BECAS
GARCIA LABARI Ignacio
congresos y reuniones científicas
Título:
A music-inspired codification of ncRNAs with pseudoknots
Autor/es:
GARCIA LABARI, IGNACIO; SPETALE, FLAVIO; TAPIA, ELIZABETH
Lugar:
Rosario
Reunión:
Congreso; Congreso; ICB2C Rosario 2023 - Congreso Internacional de Bioinformática y Biología Computaciona; 2023; 2023
Resumen:
Non-coding RNA molecules (ncRNAs) play vital regulatory and structural functions within cells. These functionalities are encoded into complex 2D structures, posing a formidable challenge for their precise modeling and interpretation. In previous work, we introduced a coding-based approach to integrate primary sequence and secondary structure information of ncRNA molecules into sequences of a higher-order alphabet, suitable for ubiquitous machine learning processing. However, it is important to note that representing ncRNA molecules in this way compromises their interpretability.We have improved our coding approach to model ncRNA molecules, with a focus on including pseudoknots. These are intricate secondary structural motifs that exhibit base pair interactions between distant regions of RNA sequences. To facilitate the interpretation of these newly encoded sequences, which now utilize an abstract new alphabet of 28 symbols, we have adopted a music-inspired mapping approach, transforming them into sequences represented by seven musical notes and four distinct tones (piano notes). In this new scenario, ncRNA molecules can be analyzed, and interpreted, with well-established digital signal processing tools. To validate our approach, we undertake decision tree classification on a dataset containing nearly 4000 members belonging to 10 families of ncRNA molecules.
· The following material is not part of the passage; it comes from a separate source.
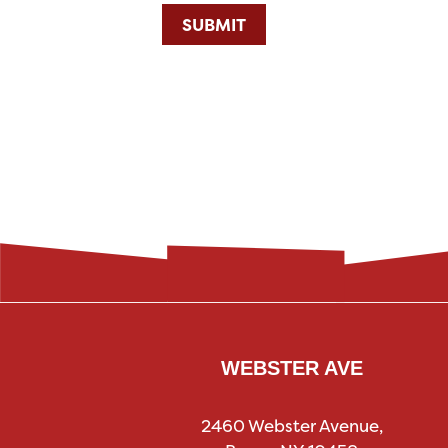
SUBMIT
WEBSTER AVE
2460 Webster Avenue,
These molecules vary in length, spanning from 28 to 2968 nucleotides, and their linear and 2D structures, including pseudoknots, are experimentally known. Each of these sequences is transformed into a Fourier spectrum which serves as an embedding layer that generates fixed feature vectors suitable for interpretable machine learning purposes. Beyond the 93% classification accuracy rate, our results confirm our intuitive expectations, i.e., short and simple molecules lacking pseudoknots are associated with low and medium notes, while long and complex molecules with pseudoknots are associated with high notes.Collapsing the 1D + 2D structure of ncRNAs into musical notes preserves both predictive power and interpretability features. Our next step is to extend this methodology to predict the functionality of long non-coding RNAs with pseudoknots using Gene Ontology (GO) annotations.